Transcribed page contents
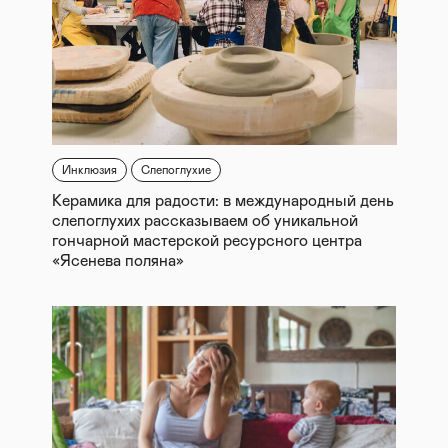
Инклюзия
Слепоглухие
Керамика для радости: в международный день
слепоглухих рассказываем об уникальной
гончарной мастерской ресурсного центра
«Ясенева поляна»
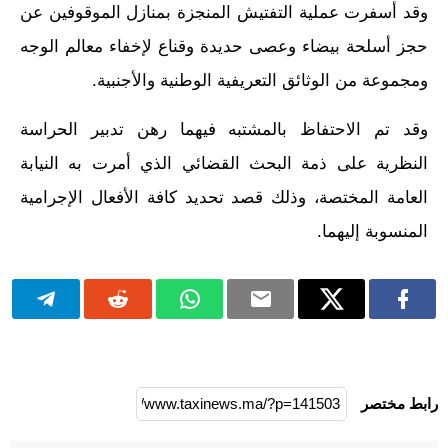
وقد أسفرت عملية التفتيش المنجزة بمنازل الموقوفين عن
حجز أسلحة بيضاء وعصى حديدة وقناع لإخفاء معالم الوجه
ومجموعة من الوثائق التعريفية الوطنية والأجنبية.
وقد تم الاحتفاظ بالمشتبه فيهما رهن تدبير الحراسة
النظرية على ذمة البحث القضائي الذي أمرت به النيابة
العامة المختصة، وذلك قصد تحديد كافة الأفعال الإجرامية
المنسوبة إليهما.
رابط مختصر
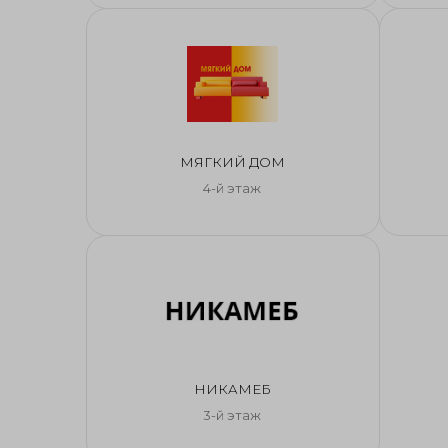
МЯГКИЙ ДОМ
4-й этаж
НИКАМЕБ
3-й этаж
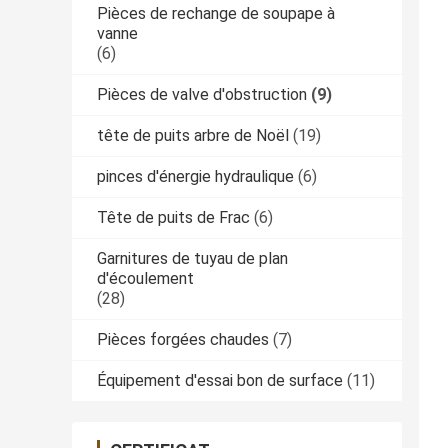
Pièces de rechange de soupape à
vanne
(6)
Pièces de valve d'obstruction
(9)
tête de puits arbre de Noël
(19)
pinces d'énergie hydraulique
(6)
Tête de puits de Frac
(6)
Garnitures de tuyau de plan
d'écoulement
(28)
Pièces forgées chaudes
(7)
Équipement d'essai bon de surface
(11)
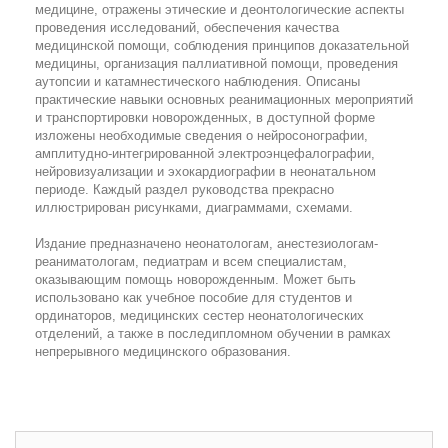
медицине, отражены этические и деонтологические аспекты
проведения исследований, обеспечения качества
медицинской помощи, соблюдения принципов доказательной
медицины, организация паллиативной помощи, проведения
аутопсии и катамнестического наблюдения. Описаны
практические навыки основных реанимационных мероприятий
и транспортировки новорожденных, в доступной форме
изложены необходимые сведения о нейросонографии,
амплитудно-интегрированной электроэнцефалографии,
нейровизуализации и эхокардиографии в неонатальном
периоде. Каждый раздел руководства прекрасно
иллюстрирован рисунками, диаграммами, схемами.
Издание предназначено неонатологам, анестезиологам-
реаниматологам, педиатрам и всем специалистам,
оказывающим помощь новорожденным. Может быть
использовано как учебное пособие для студентов и
ординаторов, медицинских сестер неонатологических
отделений, а также в последипломном обучении в рамках
непрерывного медицинского образования.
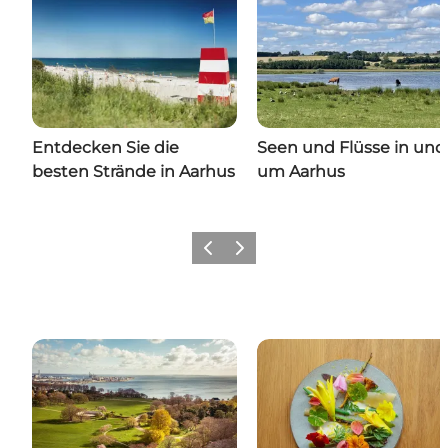
Entdecken Sie die
Seen und Flüsse in und
besten Strände in Aarhus
um Aarhus
Zurück
Weiter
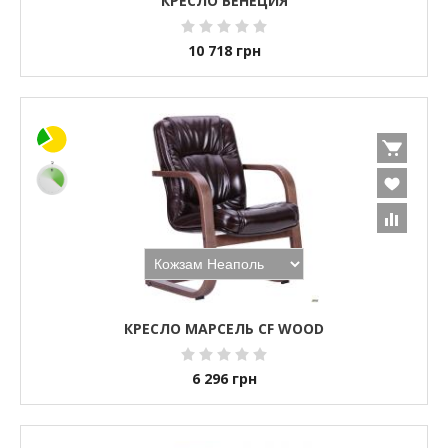
КРЕСЛО ВЕНЕЦИЯ
10 718
грн
КРЕСЛО МАРСЕЛЬ CF WOOD
6 296
грн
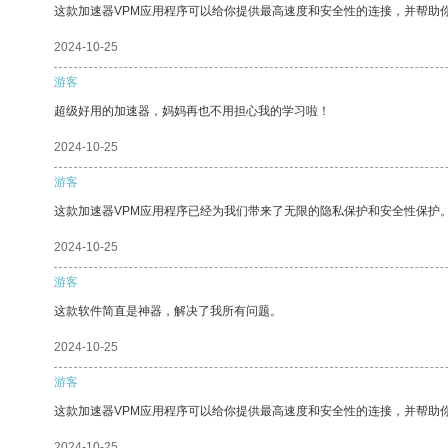
这款加速器VPM应用程序可以给你提供最高速度和安全性的连接，并帮助
2024-10-25
游客
超级好用的加速器，妈妈再也不用担心我的学习啦！
2024-10-25
游客
这款加速器VPM应用程序已经为我们带来了无限的隐私保护和安全性保护
2024-10-25
游客
这款软件简直是神器，解决了我所有问题。
2024-10-25
游客
这款加速器VPM应用程序可以给你提供最高速度和安全性的连接，并帮助
2024-10-25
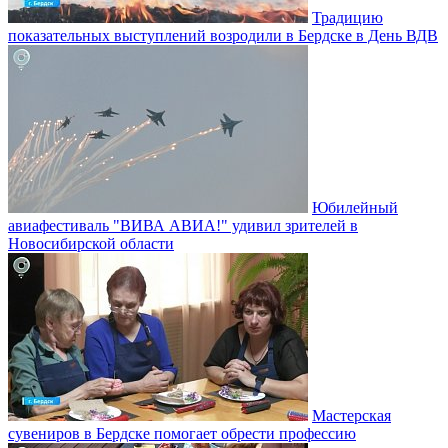
Традицию
показательных выступлений возродили в Бердске в День ВДВ
Юбилейный
авиафестиваль "ВИВА АВИА!" удивил зрителей в
Новосибирской области
Мастерская
сувениров в Бердске помогает обрести профессию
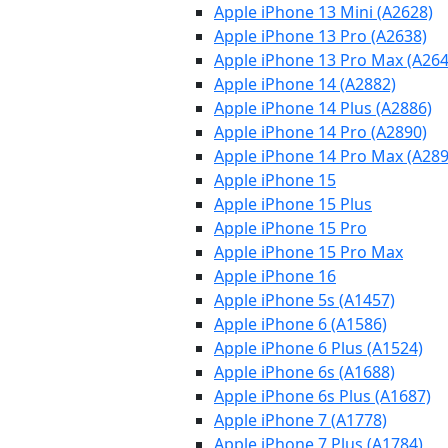
Apple iPhone 13 Mini (A2628)
Apple iPhone 13 Pro (A2638)
Apple iPhone 13 Pro Max (A264
Apple iPhone 14 (A2882)
Apple iPhone 14 Plus (A2886)
Apple iPhone 14 Pro (A2890)
Apple iPhone 14 Pro Max (A289
Apple iPhone 15
Apple iPhone 15 Plus
Apple iPhone 15 Pro
Apple iPhone 15 Pro Max
Apple iPhone 16
Apple iPhone 5s (A1457)
Apple iPhone 6 (A1586)
Apple iPhone 6 Plus (A1524)
Apple iPhone 6s (A1688)
Apple iPhone 6s Plus (A1687)
Apple iPhone 7 (A1778)
Apple iPhone 7 Plus (A1784)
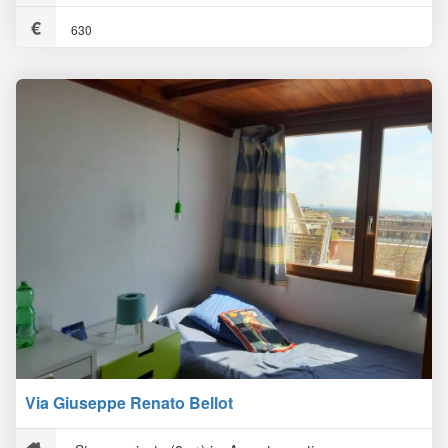
630
Via Giuseppe Renato Bellot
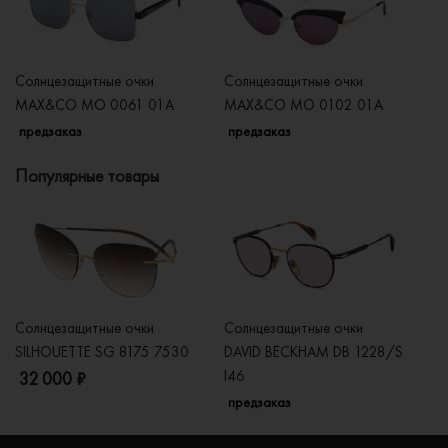
Солнцезащитные очки
Солнцезащитные очки
Со
MAX&CO MO 0061 01A
MAX&CO MO 0102 01A
M
предзаказ
предзаказ
п
Популярные товары
Солнцезащитные очки
Солнцезащитные очки
Со
SILHOUETTE SG 8175 7530
DAVID BECKHAM DB 1228/S
C
I46
32 000 ₽
5
предзаказ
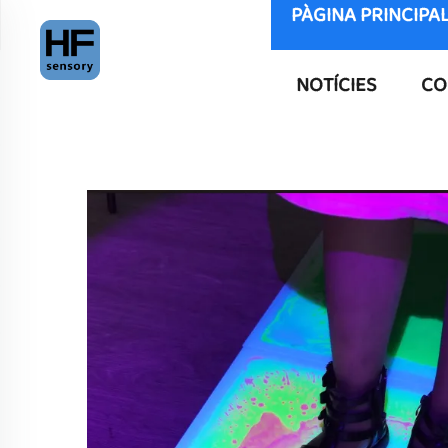
PÀGINA PRINCIPA
NOTÍCIES
CO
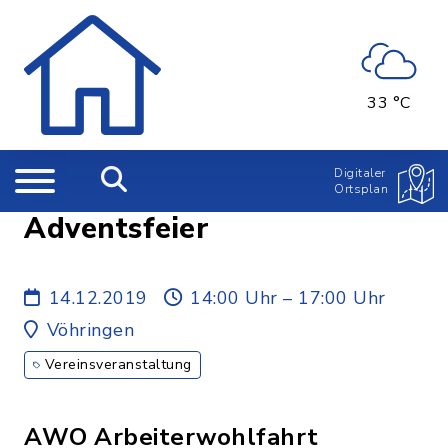
33 °C
Digitaler
Ortsplan
Adventsfeier
14.12.2019
14:00 Uhr – 17:00 Uhr
Vöhringen
Vereinsveranstaltung
AWO Arbeiterwohlfahrt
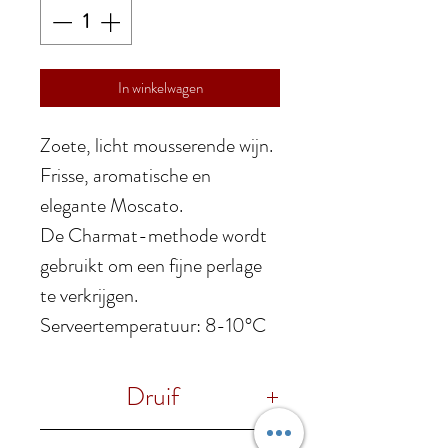
In winkelwagen
Zoete, licht mousserende wijn.
Frisse, aromatische en
elegante Moscato.
De Charmat-methode wordt
gebruikt om een fijne perlage
te verkrijgen.
Serveertemperatuur: 8-10°C
Druif
100% Moscato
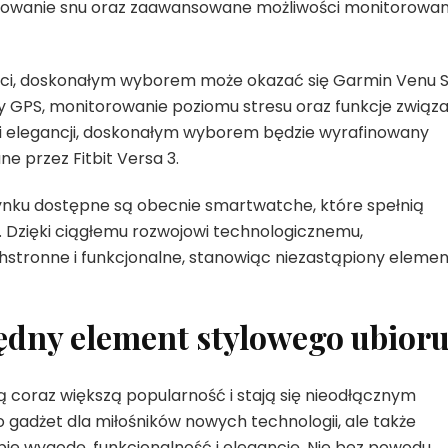
orowanie snu oraz zaawansowane możliwości monitorowan
ci, doskonałym wyborem może okazać się Garmin Venu S
 GPS, monitorowanie poziomu stresu oraz funkcje związ
y i elegancji, doskonałym wyborem będzie wyrafinowany
 przez Fitbit Versa 3.
 rynku dostępne są obecnie smartwatche, które spełnią
 Dzięki ciągłemu rozwojowi technologicznemu,
hstronne i funkcjonalne, stanowiąc niezastąpiony elemen
ędny element stylowego ubior
 coraz większą popularność i stają się nieodłącznym
o gadżet dla miłośników nowych technologii, ale także
bie wygodę, funkcjonalność i elegancję. Nie bez powodu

• **Work instruction**
Apart from the pictures, every line above must be printed exactly.

• **Answer to the exercise**
Инклюзия
Слепоглухие
Керамика для радости: в международный день
слепоглухих рассказываем об уникальной
гончарной мастерской ресурсного центра
«Ясенева поляна»
وقد أسفرت عملية التفتيش المنجزة بمنازل الموقوفين عن
حجز أسلحة بيضاء وعصى حديدة وقناع لإخفاء معالم الوجه
ومجموعة من الوثائق التعريفية الوطنية والأجنبية.
وقد تم الاحتفاظ بالمشتبه فيهما رهن تدبير الحراسة
النظرية على ذمة البحث القضائي الذي أمرت به النيابة
العامة المختصة، وذلك قصد تحديد كافة الأفعال الإجرامية
المنسوبة إليهما.
رابط مختصر
МЯГКИЙ ДОМ
4-й этаж
НИКАМЕБ
3-й этаж
Pièces de rechange de soupape à
vanne
(6)
Pièces de valve d'obstruction
(9)
tête de puits arbre de Noël
(19)
pinces d'énergie hydraulique
(6)
Tête de puits de Frac
(6)
Garnitures de tuyau de plan
d'écoulement
(28)
Pièces forgées chaudes
(7)
Équipement d'essai bon de surface
(11)
медицине, отражены этические и деонтологические аспекты
проведения исследований, обеспечения качества
медицинской помощи, соблюдения принципов доказательной
медицины, организация паллиативной помощи, проведения
аутопсии и катамнестического наблюдения. Описаны
практические навыки основных реанимационных мероприятий
и транспортировки новорожденных, в доступной форме
изложены необходимые сведения о нейросонографии,
амплитудно-интегрированной электроэнцефалографии,
нейровизуализации и эхокардиографии в неонатальном
периоде. Каждый раздел руководства прекрасно
иллюстрирован рисунками, диаграммами, схемами.
Издание предназначено неонатологам, анестезиологам-
реаниматологам, педиатрам и всем специалистам,
оказывающим помощь новорожденным. Может быть
использовано как учебное пособие для студентов и
ординаторов, медицинских сестер неонатологических
отделений, а также в последипломном обучении в рамках
непрерывного медицинского образования.
Entdecken Sie die
Seen und Flüsse in und
besten Strände in Aarhus
um Aarhus
Zurück
Weiter
КРЕСЛО ВЕНЕЦИЯ
10 718
грн
КРЕСЛО МАРСЕЛЬ CF WOOD
6 296
грн
这款加速器VPM应用程序可以给你提供最高速度和安全性的连接，并帮助
2024-10-25
游客
超级好用的加速器，妈妈再也不用担心我的学习啦！
2024-10-25
游客
这款加速器VPM应用程序已经为我们带来了无限的隐私保护和安全性保护
2024-10-25
游客
这款软件简直是神器，解决了我所有问题。
2024-10-25
游客
这款加速器VPM应用程序可以给你提供最高速度和安全性的连接，并帮助
2024-10-25
Традицию
показательных выступлений возродили в Бердске в День ВДВ
Юбилейный
авиафестиваль "ВИВА АВИА!" удивил зрителей в
Новосибирской области
Мастерская
сувениров в Бердске помогает обрести профессию
Apple iPhone 13 Mini (A2628)
Apple iPhone 13 Pro (A2638)
Apple iPhone 13 Pro Max (A264
Apple iPhone 14 (A2882)
Apple iPhone 14 Plus (A2886)
Apple iPhone 14 Pro (A2890)
Apple iPhone 14 Pro Max (A289
Apple iPhone 15
Apple iPhone 15 Plus
Apple iPhone 15 Pro
Apple iPhone 15 Pro Max
Apple iPhone 16
Apple iPhone 5s (A1457)
Apple iPhone 6 (A1586)
Apple iPhone 6 Plus (A1524)
Apple iPhone 6s (A1688)
Apple iPhone 6s Plus (A1687)
Apple iPhone 7 (A1778)
Apple iPhone 7 Plus (A1784)
630
Via Giuseppe Renato Bellot
Солнцезащитные очки
Солнцезащитные очки
Со
MAX&CO MO 0061 01A
MAX&CO MO 0102 01A
M
предзаказ
предзаказ
п
Популярные товары
Солнцезащитные очки
Солнцезащитные очки
Со
SILHOUETTE SG 8175 7530
DAVID BECKHAM DB 1228/S
C
I46
32 000 ₽
5
предзаказ
PÀGINA PRINCIPA
NOTÍCIES
CO
33 °C
Digitaler
Ortsplan
Adventsfeier
14.12.2019
14:00 Uhr – 17:00 Uhr
Vöhringen
Vereinsveranstaltung
AWO Arbeiterwohlfahrt
In winkelwagen
Zoete, licht mousserende wijn.
Frisse, aromatische en
elegante Moscato.
De Charmat-methode wordt
gebruikt om een fijne perlage
te verkrijgen.
Serveertemperatuur: 8-10°C
Druif
100% Moscato
orowanie snu oraz zaawansowane możliwości monitorowan
ci, doskonałym wyborem może okazać się Garmin Venu S
 GPS, monitorowanie poziomu stresu oraz funkcje związ
y i elegancji, doskonałym wyborem będzie wyrafinowany
 przez Fitbit Versa 3.
 rynku dostępne są obecnie smartwatche, które spełnią
 Dzięki ciągłemu rozwojowi technologicznemu,
hstronne i funkcjonalne, stanowiąc niezastąpiony elemen
ędny element stylowego ubior
 coraz większą popularność i stają się nieodłącznym
o gadżet dla miłośników nowych technologii, ale także
bie wygodę, funkcjonalność i elegancję. Nie bez powodu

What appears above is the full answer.